Imagine yourself as a teenage girl, going to the Pentagon in Washington, DC and insistently demanding to see the Secretary of Defense, saying that God had given you a plan to end terrorism, and all you required was an army of soldiers with weapons, who you would lead into battle. That is precisely what seventeen-year-old Joan did as she stood before the French officials in 1429. Not only did it seem inconceivable that she was sent by God, but everything she said came true, exactly as she said it would. She heroically led the French army in battle, recapturing major cities, and restoring Charles VII to the throne.
Honestly, I’m not sure any of us can imagine ourselves doing what Joan of Arc did. She was so brave and so extraordinary in her faith and obedience to God. But her young life should challenge our deepest expectations about what our lives can be too.
Joan would have preferred to stay home with her family as a “normal” girl, but she was convinced that God was calling her to this mission and she would not disobey or stop until she had done what He had asked her to do. How often, in our daily lives do we choose what is safe and comfortable, rather than stepping out even in small ways to do what God is asking?
Joan’s life-line was prayer, and it was there that she received her marching orders, conviction, and consolation. How often and how readily do we discard our time of prayer, and allow that precious, life-giving time with Jesus to be replaced by other things? Joan knew with striking clarity who she was, and what she was called to do, not because she was full of herself with delusions of grandeur, but because she was full of Jesus.
She was persistent, courageous, unrelenting, and clever but it was her purity, her youth, her innocence and humility, that allowed her to do what she did. Today’s world tells women that to accomplish something great, powerful, and heroic, we must be just like men. But it wasn’t Joan’s "manliness" that allowed her to put on the heavy armor and become a warrior. Despite being surrounded by rough soldiers and the sufferings she saw in battle, she never compromised her dignity or her womanly virtue. Although a small young woman, she was great in stature and even the roughest of men admired her and stood in awe of her.

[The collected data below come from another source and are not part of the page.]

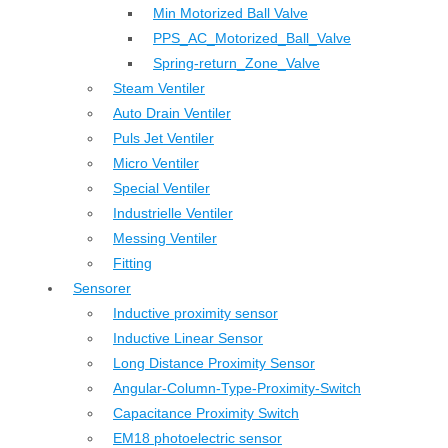
Min Motorized Ball Valve
PPS_AC_Motorized_Ball_Valve
Spring-return_Zone_Valve
Steam Ventiler
Auto Drain Ventiler
Puls Jet Ventiler
Micro Ventiler
Special Ventiler
Industrielle Ventiler
Messing Ventiler
Fitting
Sensorer
Inductive proximity sensor
Inductive Linear Sensor
Long Distance Proximity Sensor
Angular-Column-Type-Proximity-Switch
Capacitance Proximity Switch
EM18 photoelectric sensor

This is how Mark Twain, in his famous biography Joan of Arc, described her:
In many ways, we live in similar times. Each one of us has a mission in this life; we are called to do something no one else can do. You may not think your mission can shift the course of a nation’s history as Joan’s did, but how you live your life in Christ and respond to His call matters immensely.
Joan’s sacrifice gained much for France, but the cost was her very life; she was burned at the stake by the English, as she repeatedly called on the name of Jesus. Are we willing to risk comfort and reputation, to push through laziness and selfishness to make a difference in our world? Will we speak for the unborn, the marginalized, the weak, the poor? Will we be led by the unseen but powerful voice of God who desires to direct our steps? Will we be authentic love to a world that so often values productivity and progress above human connection?
Joan of Arc is a great model for the Be Love Revolution! May her courage, strength, and love of God inspire us to great heights and to the conviction that we can change our world. Let’s begin each day by praying the words of this beloved saint: “I place trust in God, My Creator, in all things; I love Him with all my heart.”